Data for the task:
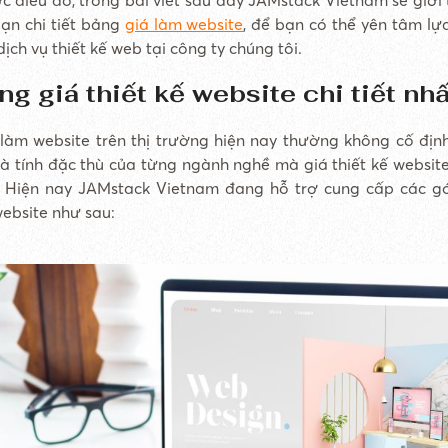
bạn chi tiết bảng
giá làm website
, để bạn có thể yên tâm lự
ịch vụ thiết kế web tại công ty chúng tôi.
ng giá thiết kế website chi tiết nh
làm website trên thị trường hiện nay thường không cố định
à tính đặc thù của từng ngành nghề mà giá thiết kế website
. Hiện nay JAMstack Vietnam đang hỗ trợ cung cấp các gó
website như sau:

Work required: Leave the pictures out and please restate exactly the lines running from the start of the material through the one with "cung cấp các gó".

Worked solution:
bạn chi tiết bảng
giá làm website
, để bạn có thể yên tâm lự
ịch vụ thiết kế web tại công ty chúng tôi.
ng giá thiết kế website chi tiết nh
làm website trên thị trường hiện nay thường không cố định
à tính đặc thù của từng ngành nghề mà giá thiết kế website
. Hiện nay JAMstack Vietnam đang hỗ trợ cung cấp các gó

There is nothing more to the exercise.